Education Minister Leighton Andrews said he made the decision after Cardiff Metropolitan requested more information on plans to join with Newport and Glamorgan universities.
The merger was recommended in a review last year, but Cardiff Met stated in July it would stand alone.
The university said it wanted evidence the proposals were not "unnecessarily high risk and high cost".
Mr Andrews launched his proposals for the future of higher education in Wales in November 2011, saying he wanted "strong" universities.
Under the plans the three universities would join forces to create a new university for south east Wales.
Newport has agreed to merge with the University of Glamorgan.
But the board of Cardiff Metropolitan University, formerly Uwic, subsequently voted 13-1 in favour of staying as an independent institution.
It said it aimed to be in the top 10 of new UK universities within five years.
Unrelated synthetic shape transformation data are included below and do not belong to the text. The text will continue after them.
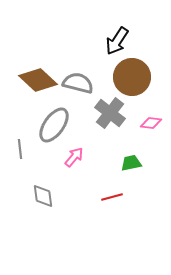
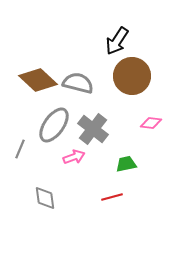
brown circle: moved 1 px up
gray cross: moved 17 px left, 16 px down
gray line: rotated 30 degrees clockwise
pink arrow: rotated 30 degrees clockwise
green trapezoid: moved 5 px left, 1 px down
gray diamond: moved 2 px right, 2 px down
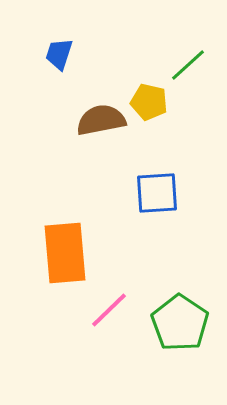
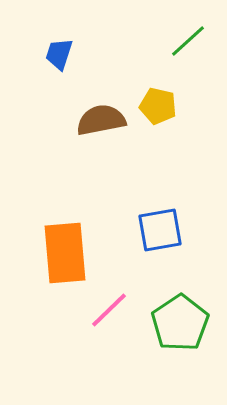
green line: moved 24 px up
yellow pentagon: moved 9 px right, 4 px down
blue square: moved 3 px right, 37 px down; rotated 6 degrees counterclockwise
green pentagon: rotated 4 degrees clockwise
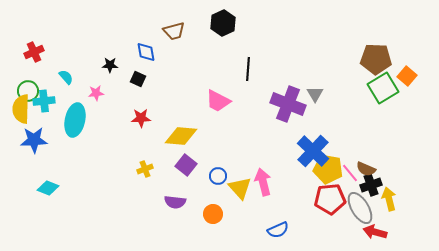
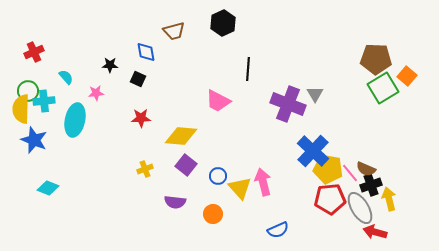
blue star: rotated 24 degrees clockwise
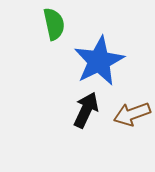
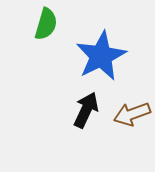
green semicircle: moved 8 px left; rotated 28 degrees clockwise
blue star: moved 2 px right, 5 px up
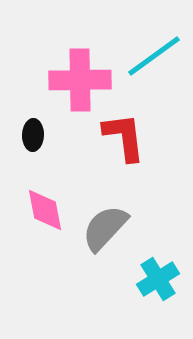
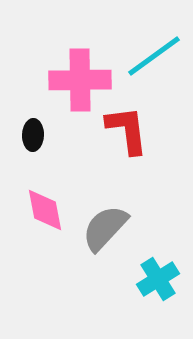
red L-shape: moved 3 px right, 7 px up
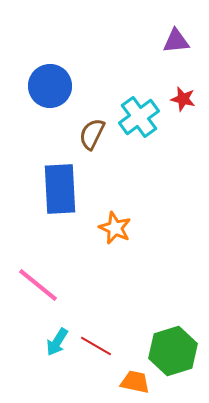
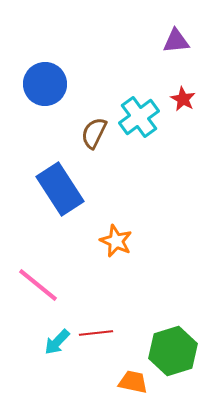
blue circle: moved 5 px left, 2 px up
red star: rotated 15 degrees clockwise
brown semicircle: moved 2 px right, 1 px up
blue rectangle: rotated 30 degrees counterclockwise
orange star: moved 1 px right, 13 px down
cyan arrow: rotated 12 degrees clockwise
red line: moved 13 px up; rotated 36 degrees counterclockwise
orange trapezoid: moved 2 px left
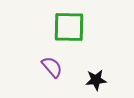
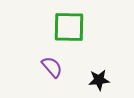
black star: moved 3 px right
In a statement issued on Wednesday, Mr Andrews said Cardiff Metropolitan had asked the Welsh government for substantially more information relating to the case for the three-way merger.
Mr Andrews said he believed all consultees affected by these proposals already had "sufficient information available to them to respond meaningfully to the consultation process".
But he added: "In the interests of fairness, I have asked officials to make available to all parties to the consultation the information requested as quickly as possible.
"I also propose to commence a further 12-week period of consultation from the date on which the information is provided."
Cardiff Metropolitan confirmed that it had requested further information.
"For a year, the university governors have been seeking evidence on the recommendation for reconfiguration of the sector in south east Wales, and the subsequent option to dissolve Cardiff Met," said the university.
"In addition, the university is still waiting to receive any evidence that the reconfiguration proposals are not unnecessarily high-risk, high-cost options."
The university said that without evidence it was impossible for its governors to make an informed decision on proposals that affect staff and students for years to come.
"No right-thinking organisation would make a decision of this magnitude without such evidence," it said.